Find largest image in a website using Puppeteer

Question

I was using Cheerio to find the largest image inside a webpage. Here is the code I used:

  const { src } = $('img')
      .map((i, el) => ({
        src: el.attribs.src,
        width: el.attribs.width ? Number(el.attribs.width.match(/\d+/)[0]) : -1,
      }))
      .toArray()
      .reduce((prev, current) => (prev.width > current.width ? prev : current));

However, it works only if with width is inline for img. If there is no width I'd to set it's width to -1 and consider it in sorting

Is there any way to find the largest image in a webpage without these hacks, using Puppeteer? Since the browser is rendering these all, it can easily figure out which one is the largest

Answer 1

You can use page.evaluate() to execute JavaScript within the Page DOM context, and return the src attribute of the largest image back to Node/Puppeteer:

const largest_image = await page.evaluate(() => {
  return [...document.getElementsByTagName('img')].sort((a, b) => b.naturalWidth * b.naturalHeight - a.naturalWidth * a.naturalHeight)[0].src;
});

console.log(largest_image);

Answer 2

You should use the naturalWidth and naturlaHeight properties.

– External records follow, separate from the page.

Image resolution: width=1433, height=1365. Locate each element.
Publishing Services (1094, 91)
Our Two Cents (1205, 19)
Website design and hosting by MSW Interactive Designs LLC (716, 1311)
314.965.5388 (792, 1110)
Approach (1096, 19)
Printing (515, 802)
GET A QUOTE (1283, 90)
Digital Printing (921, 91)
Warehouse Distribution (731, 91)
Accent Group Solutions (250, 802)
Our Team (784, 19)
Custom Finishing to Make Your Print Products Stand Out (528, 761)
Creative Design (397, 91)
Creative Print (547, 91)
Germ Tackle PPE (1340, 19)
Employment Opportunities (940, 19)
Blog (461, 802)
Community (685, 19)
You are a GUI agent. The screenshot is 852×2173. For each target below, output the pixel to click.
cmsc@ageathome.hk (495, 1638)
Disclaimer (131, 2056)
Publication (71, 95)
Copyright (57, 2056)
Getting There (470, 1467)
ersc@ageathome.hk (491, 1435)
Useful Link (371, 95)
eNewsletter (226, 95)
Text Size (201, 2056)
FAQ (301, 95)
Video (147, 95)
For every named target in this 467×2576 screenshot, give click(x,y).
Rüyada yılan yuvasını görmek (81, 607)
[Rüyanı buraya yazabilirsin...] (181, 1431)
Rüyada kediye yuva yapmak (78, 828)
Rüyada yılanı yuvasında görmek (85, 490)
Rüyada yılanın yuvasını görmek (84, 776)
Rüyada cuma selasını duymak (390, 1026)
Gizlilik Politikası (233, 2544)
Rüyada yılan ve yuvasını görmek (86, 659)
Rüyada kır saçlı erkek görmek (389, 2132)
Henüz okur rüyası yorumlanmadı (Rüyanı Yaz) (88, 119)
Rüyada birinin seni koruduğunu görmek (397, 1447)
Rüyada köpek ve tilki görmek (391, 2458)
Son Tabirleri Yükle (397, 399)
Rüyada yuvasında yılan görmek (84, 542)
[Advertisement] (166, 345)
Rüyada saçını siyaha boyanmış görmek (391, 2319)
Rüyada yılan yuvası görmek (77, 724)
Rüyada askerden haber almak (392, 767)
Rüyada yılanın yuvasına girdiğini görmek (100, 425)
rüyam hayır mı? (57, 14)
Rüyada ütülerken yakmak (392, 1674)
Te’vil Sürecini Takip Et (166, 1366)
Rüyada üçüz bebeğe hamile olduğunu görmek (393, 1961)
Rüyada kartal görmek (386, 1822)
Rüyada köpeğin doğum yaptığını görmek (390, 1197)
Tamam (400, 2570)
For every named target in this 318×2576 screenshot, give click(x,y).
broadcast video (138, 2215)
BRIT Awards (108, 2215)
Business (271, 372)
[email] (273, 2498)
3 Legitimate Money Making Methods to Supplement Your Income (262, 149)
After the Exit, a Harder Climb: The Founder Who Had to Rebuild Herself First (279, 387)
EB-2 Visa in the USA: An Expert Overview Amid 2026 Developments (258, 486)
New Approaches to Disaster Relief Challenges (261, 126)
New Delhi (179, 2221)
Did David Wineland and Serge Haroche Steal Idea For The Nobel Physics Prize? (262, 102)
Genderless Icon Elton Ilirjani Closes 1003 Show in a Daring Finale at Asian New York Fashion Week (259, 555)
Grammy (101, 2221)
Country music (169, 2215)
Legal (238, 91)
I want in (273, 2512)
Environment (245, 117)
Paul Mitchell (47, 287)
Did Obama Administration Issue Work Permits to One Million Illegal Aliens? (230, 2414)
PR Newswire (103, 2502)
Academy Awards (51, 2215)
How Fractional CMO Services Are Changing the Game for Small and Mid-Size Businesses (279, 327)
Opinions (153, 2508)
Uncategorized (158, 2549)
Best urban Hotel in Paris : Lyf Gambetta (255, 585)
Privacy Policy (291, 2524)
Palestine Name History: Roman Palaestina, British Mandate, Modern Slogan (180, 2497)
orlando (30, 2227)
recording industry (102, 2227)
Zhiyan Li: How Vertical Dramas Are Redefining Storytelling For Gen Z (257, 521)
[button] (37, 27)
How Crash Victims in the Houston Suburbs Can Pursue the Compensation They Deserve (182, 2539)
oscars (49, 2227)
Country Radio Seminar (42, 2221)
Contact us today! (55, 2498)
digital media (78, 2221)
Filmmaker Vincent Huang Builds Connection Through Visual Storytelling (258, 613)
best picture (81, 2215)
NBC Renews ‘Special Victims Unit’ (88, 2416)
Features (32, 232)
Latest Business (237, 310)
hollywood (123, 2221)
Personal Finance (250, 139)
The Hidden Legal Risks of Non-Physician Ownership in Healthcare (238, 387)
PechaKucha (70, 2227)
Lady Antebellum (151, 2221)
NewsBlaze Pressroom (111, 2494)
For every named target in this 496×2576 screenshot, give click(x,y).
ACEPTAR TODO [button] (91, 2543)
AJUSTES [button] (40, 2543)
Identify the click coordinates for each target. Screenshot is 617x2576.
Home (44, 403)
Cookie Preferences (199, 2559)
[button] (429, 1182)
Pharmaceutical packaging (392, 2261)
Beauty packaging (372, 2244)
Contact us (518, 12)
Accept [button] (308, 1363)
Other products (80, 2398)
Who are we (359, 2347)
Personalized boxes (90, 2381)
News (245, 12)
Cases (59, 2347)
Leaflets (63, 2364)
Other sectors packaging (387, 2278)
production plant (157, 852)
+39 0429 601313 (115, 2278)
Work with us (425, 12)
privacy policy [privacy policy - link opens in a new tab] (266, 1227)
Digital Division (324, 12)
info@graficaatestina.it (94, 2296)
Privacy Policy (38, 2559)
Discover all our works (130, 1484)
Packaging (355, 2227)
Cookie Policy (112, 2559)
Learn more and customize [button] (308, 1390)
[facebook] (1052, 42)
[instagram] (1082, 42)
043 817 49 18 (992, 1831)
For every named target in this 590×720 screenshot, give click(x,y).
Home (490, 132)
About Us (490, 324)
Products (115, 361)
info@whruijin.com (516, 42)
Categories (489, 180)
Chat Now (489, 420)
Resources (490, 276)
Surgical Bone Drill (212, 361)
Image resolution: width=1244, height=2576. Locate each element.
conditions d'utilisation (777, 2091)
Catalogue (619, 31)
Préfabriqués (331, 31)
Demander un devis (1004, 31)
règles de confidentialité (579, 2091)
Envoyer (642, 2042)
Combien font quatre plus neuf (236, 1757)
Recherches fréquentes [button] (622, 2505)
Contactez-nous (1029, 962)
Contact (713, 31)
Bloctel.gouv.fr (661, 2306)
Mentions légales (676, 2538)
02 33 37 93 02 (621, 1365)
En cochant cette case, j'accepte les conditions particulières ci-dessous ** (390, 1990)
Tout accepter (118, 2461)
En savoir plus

const image = await page.evaluate(() => {

  function size(img) {
    if (!img) {
      return 0;
    }
    return img.naturalWith * img.naturalHeight;
  }

  function info(img) {
    if (!img) {
      return null;
    }
    return {
      src:  img.src,
      size: size(img)
    }
  }

  function largest() {
    let best = null;
    let images = document.getElementsByTagName("img");
    for (let img of images) {
      if (size(img) > size(best)) {
        best = img
      }
    }
    return best;
  }

  return info(largest());
});